In het licht van de onder 3.1. geciteerde brief van 7 mei 2004 kan Assenburg ook niet worden gevolgd in haar standpunt dat zij zwaarwegende gronden had om de dealerovereenkomst met Etesmi op zo'n relatief korte termijn te beëindigen. Van de in het kader van de procedure naar voren gebrachte kritiek op Etesmi en/of haar directeur/eigenaar Robben is in die brief niets terug te vinden.
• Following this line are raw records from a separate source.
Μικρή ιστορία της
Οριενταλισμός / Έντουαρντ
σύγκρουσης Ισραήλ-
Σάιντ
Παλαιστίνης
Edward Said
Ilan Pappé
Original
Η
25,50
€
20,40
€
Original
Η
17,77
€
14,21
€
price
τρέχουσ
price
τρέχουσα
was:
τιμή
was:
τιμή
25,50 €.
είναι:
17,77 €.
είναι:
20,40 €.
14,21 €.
De eerst ter zitting geuite kritiek op de moraliteit van Robben is bovendien in het geheel niet onderbouwd.
3.8.
In het licht van het vorenstaande acht de voorzieningenrechter het voorshands aannemelijk dat de bodemrechter, zo deze al niet tot het oordeel zal komen dat in onderhavige omstandigheden opzegging onmogelijk was, minst genomen zal oordelen dat Assenburg een langere opzegtermijn in acht had moeten nemen.
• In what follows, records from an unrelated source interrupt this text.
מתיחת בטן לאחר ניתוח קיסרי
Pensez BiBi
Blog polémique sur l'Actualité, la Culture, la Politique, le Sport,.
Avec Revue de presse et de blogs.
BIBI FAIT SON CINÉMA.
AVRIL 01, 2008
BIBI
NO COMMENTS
Een en ander geeft hem aanleiding tot het treffen van een maatregel die Etesmi verzekert van voortzetting, onder de oude condities, van leveranties door Assenburg tot 1 januari 2007. Binnen die termijn moet Etesmi in staat worden geacht een oordeel van de bodemrechter te verkrijgen omtrent de rechtsgeldigheid van de opzegging en/of gepaste maatregelen te treffen om haar omzetverlies te compenseren.
3.9.
De voorzieningenrechter zal aan de uit te spreken veroordeling een dwangsom verbinden van € 5.000,-- per overtreding en van € 500,-- voor elke dag dat die overtreding voortduurt, en voorts bepalen dat Assenburg maximaal een bedrag van € 250.000,-- zal verbeuren.
4. De kosten.
Assenburg dient als de in het ongelijk gestelde partij te worden verwezen in de kosten van het geding.
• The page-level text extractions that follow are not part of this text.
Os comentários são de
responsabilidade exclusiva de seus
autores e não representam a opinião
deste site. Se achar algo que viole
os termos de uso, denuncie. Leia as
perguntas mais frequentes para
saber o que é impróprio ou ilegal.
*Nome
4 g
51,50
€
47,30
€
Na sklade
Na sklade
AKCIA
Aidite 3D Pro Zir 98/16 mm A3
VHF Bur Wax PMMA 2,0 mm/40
5. De beslissing in kort geding.
De voorzieningenrechter:
veroordeelt Assenburg tot 1 januari 2007 orders en bestellingen van Etesmi uit te leveren met inachtneming van de tussen partijen overeengekomen voorwaarden, waaronder begrepen participatie / klantkortingen, zoals vermeld in productie 3 bij de dagvaarding;
bepaalt dat, indien Assenburg met de naleving van voormelde veroordeling in gebreke blijft, een onmiddellijk opeisbare dwangsom verbeurt van € 5.000,-- per overtreding, alsmede een dwangsom van € 500,-- voor iedere dag dat die over-treding voortduurt, met dien verstande dat Assenburg maximaal een bedrag van € 250.000,-- zal verbeuren;
veroordeelt Assenburg in de kosten van het geding deze voorzover aan de zijde van Etesmi gevallen tot op heden begroot op € 1.131,93, waarin begrepen een bedrag van € 816,-- aan procureurssalaris, een en ander te vermeerderen met de wettelijke rente vanaf de 15de dag na de dag van betekening van dit vonnis;
verklaart dit vonnis tot zover uitvoerbaar bij voorraad;
weigert het meer of anders gevorderde.
Dit vonnis is gewezen door mr. C.J.G.M. van de Weide, voorzieningenrechter, en uitgesproken ter openbare terechtzitting in kort geding van 22 juni 2005, in tegenwoordigheid van J.A.J. van den Boom, waarnemend griffier.